Issues Encountered During Maintenance - See below for updates
- 6:00PM November 22, 2016 - The data transfer node and Globus endpoint re-entered production about 4:00PM. Note that the present maintenance is intended to allow this system to remain available after Helium is decommissioned.
- 5:00PM November 22, 2016 - The Neon system was put back in production around 4:15 PM on November 22, 2016. This was past the normal maintenance window and was caused by an unexpected issue in the tool we use for deploying images to compute nodes. We try to minimize transfers when possible and try to simply update the image. However, in this case it was necessary to deploy a new image to each node. This is supposed to work in a scalable way, intended for large HPC systems. However, that scalability tool completely failed and transfers were all funneled to a central server. This made it impossible to deploy the images in a timely fashion. This tool is used on a regular basis but not at full scale. Since it was a scalability issue it was not noticed until the process was scaled. The extra time in the maintenance was used to engineer a work around for this scalability issue and we appreciate the patience that everyone had.
- 12:30PM November 22, 2016 - Progress is being made on restoring the system. At this time we continue to anticipate that the system will reenter production by 5:00PM today. Depending on the pace of restoration the system may come up without all compute nodes available.
- 12:20AM November 22, 2016 - More details of the compute node issues have been determined but restoration of service continues to be a slow process.
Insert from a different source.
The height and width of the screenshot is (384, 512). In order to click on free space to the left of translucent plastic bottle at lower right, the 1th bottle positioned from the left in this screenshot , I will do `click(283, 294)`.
At this time we continue to anticipate an extension of the maintenance until 5:00PM today.
- 11:00PM November 21, 2016 - The Helium HPC system is back in production.
- 9:10PM November 21, 2016 - Issues with restoring compute nodes to service are occurring on the Neon HPC system. At this time we are extending the maintenance until 5:00PM November 22, 2016. We apologize for the inconvenience. At this time we anticipate Helium will be available prior to the end of scheduled maintenance.
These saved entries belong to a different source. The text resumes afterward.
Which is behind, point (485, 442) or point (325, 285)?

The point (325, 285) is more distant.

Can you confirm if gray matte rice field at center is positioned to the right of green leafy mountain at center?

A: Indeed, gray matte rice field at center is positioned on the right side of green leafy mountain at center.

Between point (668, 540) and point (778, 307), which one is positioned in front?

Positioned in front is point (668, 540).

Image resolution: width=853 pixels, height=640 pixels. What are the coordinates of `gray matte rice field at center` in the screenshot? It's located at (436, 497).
- 7:30PM November 21, 2016 - Issues with restoration of the Helium Data Transfer node/Globus Online have been encountered and we are not expecting service to be restored until after the standard maintenance window is complete. Note: This is not a heavily used service so must users will not be impacted by this issue.
The next scheduled maintenance window for the HPC systems is November 21st, 2016 7 AM to November 22nd, 2016 7AM.
During this time the Helium and Neon systems will be offline for routine maintenance. All jobs running at the beginning of the maintenance will be killed.
The following packages will be removed from Neon during this time unless concerns are raised by the user community:
cfitsio-3.370 - This is a dependency for root and gdal, both of which use cfitsio-3.390
pythia-8.210 - this is a dependency of root, which now uses pythia-8.219
nco-4.2.3 - This is an old version with known issues. We have the newer 4.4.9 and 4.6.1 versions
Platypus/gcc48_0.8.1 - This does not have a proper python installation and is replaced by Platypus/0.8.1_python-2.7.12_intel-composer_xe_2015.3.187
boost-1.60.0 - This version is not compatible with the stock CentOS-6 compiler, gcc4.4.7. It was built with gcc48 as a work around. There are now patches for 1.60.0 but removing this and having the set of 5 builds of boost-1.61.0 is a better option.